S insisted I was wrong, and that, in fact, it was... rather unexpected that I knew. (That was the polite way to put it.)
We went on with the conversation. And it got me thinking. So, of course, being the overly curious fool I am, I started randomly asking around my department, except, of course, I wasn't really random. I only asked people I felt fairly comfortable with, because while I'm abnormally curious, I'm not alone in my department. As is true, I hope, of all academic communities, we're a bunch of inquisitive nerds in this department, and I was sure that I'd have to explain the term to everyone I asked who didn't already know it. So, for sure, there were people I didn't ask.
Of the 15 people I asked, two knew the term. (Now, of course, all 15 do.) And those two were just the people you'd guess: faculty who teach sci-fi and pop-culture/theory (though not all the faculty who teach these topics knew the term). I asked one person outside the department, and as I expected, she knew.
I sent S an email explaining my research and congratulating him on my error. Evidently, S was much amused by the thought of me asking other innocent and well-meaning faculty members if they knew what "slash" is. (I live to entertain.)
The bonus is that I have apparently gained a bit of a reputation among a very small, select group of students for being ... well, for lack of a better term, hip. That's me, terminally hip.
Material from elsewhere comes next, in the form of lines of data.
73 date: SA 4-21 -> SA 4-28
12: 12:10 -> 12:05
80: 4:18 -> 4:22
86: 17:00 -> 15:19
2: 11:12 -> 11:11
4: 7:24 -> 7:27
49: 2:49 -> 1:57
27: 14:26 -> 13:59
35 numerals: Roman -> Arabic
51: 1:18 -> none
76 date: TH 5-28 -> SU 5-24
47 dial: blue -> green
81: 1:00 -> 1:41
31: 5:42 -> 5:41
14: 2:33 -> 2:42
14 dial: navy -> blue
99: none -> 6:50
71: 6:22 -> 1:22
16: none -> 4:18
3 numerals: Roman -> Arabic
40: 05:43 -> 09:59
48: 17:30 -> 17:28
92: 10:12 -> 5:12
Slash is actually a fascinating phenomenon: it's mostly written about two male characters in a homoerotic or gay relationship, and yet mostly written by females. (Often the writers need serious lessons in anatomy.) Slash fics sometimes explore issues of power, dominance, and sexuality in some pretty challenging and interesting ways; sometimes, they're just really unreadable.
My mind goes exactly where you'd expect: Shakespeare slash! Horatio and Hamlet! Leontes and Polixenes! Ferdinand and Caliban! Lest you think I jest, there actually does seem to be some Shakespeare slash. (These things are rated by explicitness and audience appropriateness.)
So, think I can fly it for a seminar at SAA next year?